_What this task involves_. Report each line below that carries the word "over".

[Data supplied — start]

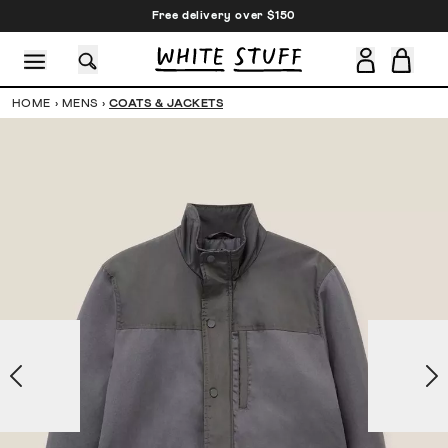
Free delivery over $150
HOME
›
MENS
›
COATS & JACKETS
CESSORIES
SHOES
HOLIDAY
OTHER STUFF
SUSTAINA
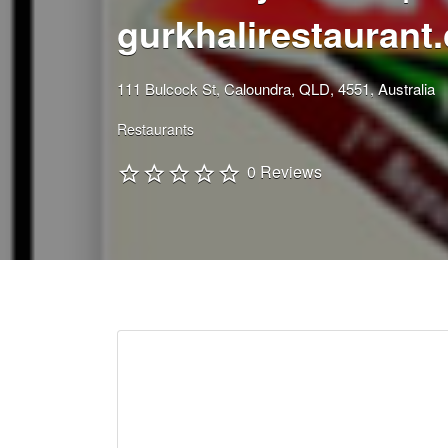
gurkhalirestaurant
111 Bulcock St, Caloundra, QLD, 4551, Australia
Restaurants
0 Reviews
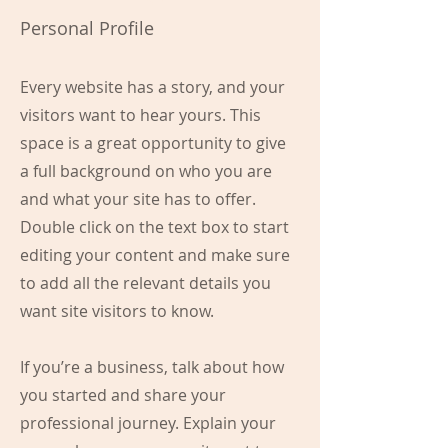
Personal Profile
Every website has a story, and your
visitors want to hear yours. This
space is a great opportunity to give
a full background on who you are
and what your site has to offer.
Double click on the text box to start
editing your content and make sure
to add all the relevant details you
want site visitors to know.
If you’re a business, talk about how
you started and share your
professional journey. Explain your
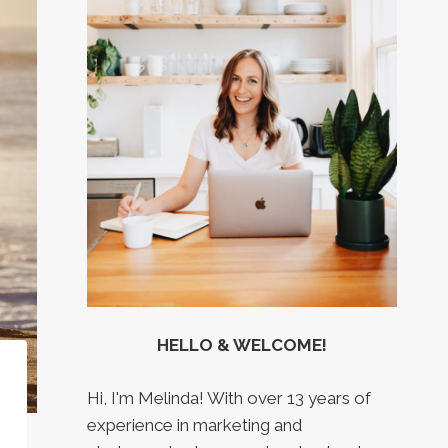
HELLO & WELCOME!
Hi, I'm Melinda! With over 13 years of
experience in marketing and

[Data supplied — finish]

_Task response_.
Free delivery over $150
Hi, I'm Melinda! With over 13 years of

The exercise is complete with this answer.